You have a metric boatload of 'experience' with table saws. Because of that 'experience' level that you have - It is very likely that you can do things on and with a table saw that would make a LOT of guys pee on themselves (or get hurt) if they were to try to do the same thing and with the same exact tools and equipment. :yes:

I was taught 'table saw stuff' by a guy like you 20+ years ago and STILL have not made it to that level. :no:

Eventually I will get there. :thumbsup:


----------



## woodnthings (Jan 24, 2009)

*thanks for the kind words*

But I don't think I deserve all that. There are some operations on the tablesaw I find "scary", but I try to use Murphy's Law to prevent anything serious. This "challenge" just about pushed my limits and then to find mdntrdr used a RAS to make one...yikes. All that exposed spinning blade and so close to a Jorgenson clamp, yikes. 

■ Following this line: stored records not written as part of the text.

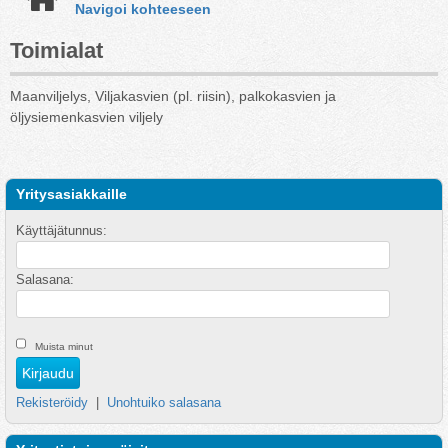
Navigoi kohteeseen
Toimialat
Maanviljelys, Viljakasvien (pl. riisin), palkokasvien ja
öljysiemenkasvien viljely
Yritysasiakkaille
Käyttäjätunnus:
Salasana:
Muista minut
Rekisteröidy
|
Unohtuiko salasana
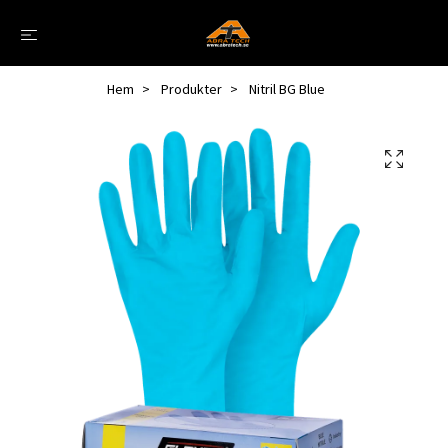
Hem
Produkter
Nitril BG Blue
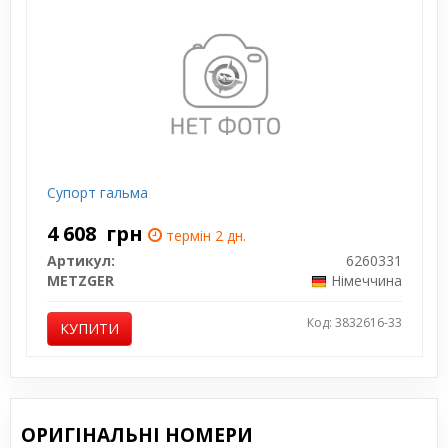
Супорт гальма
4 608
грн
термін 2 дн.
Артикул:
6260331
METZGER
Німеччина
Код: 3832616-33
КУПИТИ
ОРИГІНАЛЬНІ НОМЕРИ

http://www.woodworkingtalk.com/f2/leg-brace-alternative-method-challenge-33352/#post277829

Just goes to show there is more than one way to do something. There are many really great woodworkers here and I always find another project or operation I can learn from. My experience is terms of years, rather than feet. Many guys have many thousands of feet through a table saw, I have not nearly as much, but it is spread out over many years.


----------



## Oneal-Woodworking (Apr 14, 2013)

woodnthings said:


> This "challenge" just about pushed my limits and then to find mdntrdr used a RAS to make one...yikes. All that exposed spinning blade and so close to a Jorgenson clamp, yikes.
> 
> http://www.woodworkingtalk.com/f2/leg-brace-alternative-method-challenge-33352/#post277829
> .


Thanks for the link. That was a cool thread... :thumbsup:

Somewhat related - I have this cheap little jig for cutting triangles (corners) on the tablesaw. It more or less just holds the wood at that angle and then you use the fence as if normal. Very safe in my opinion. If the guy that taught me way back in day saw me using that thing he would literally laugh his butt off. If he 'needed' a funny cut like that he would just draw the line to be cut on his material and freehand it on the TS. I watched him do that sort of stuff a hundred times and his cuts always came out perfect (no sanding required). 

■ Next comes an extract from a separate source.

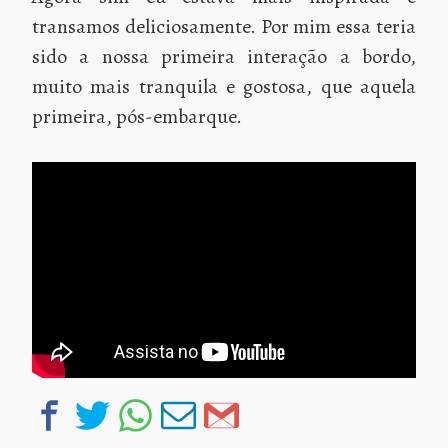
transamos deliciosamente. Por mim essa teria
sido a nossa primeira interação a bordo,
muito mais tranquila e gostosa, que aquela
primeira, pós-embarque.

That guys experience level would be measured in 'feet' as you described previously. Every single day for 8 to 10 hrs per day his job was behind a tablesaw. That particular saw only got turned 'off' for lunch or blade changes during the normal workday... :yes:

The thread you linked me to above sort of reinforces what I said about YOU and tablesaws...


> Because of that 'experience' level that you have - It is very likely that you can do things on and with a table saw that would make a LOT of guys pee on themselves (or get hurt) if they were to try to do the same thing and with the same exact tools and equipment. :yes:


Now that all that has been said, Can we get back to cracking jokes in this thread? :smile:


----------



## epicfail48 (Mar 27, 2014)

An athiest, a vegan and a cross-fiter walk into a bar. After 5 minutes, everybody knows


----------



## Oneal-Woodworking (Apr 14, 2013)

epicfail48 said:


> An athiest, a vegan and a cross-fiter walk into a bar. After 5 minutes, everybody knows


LOL! :smile:


----------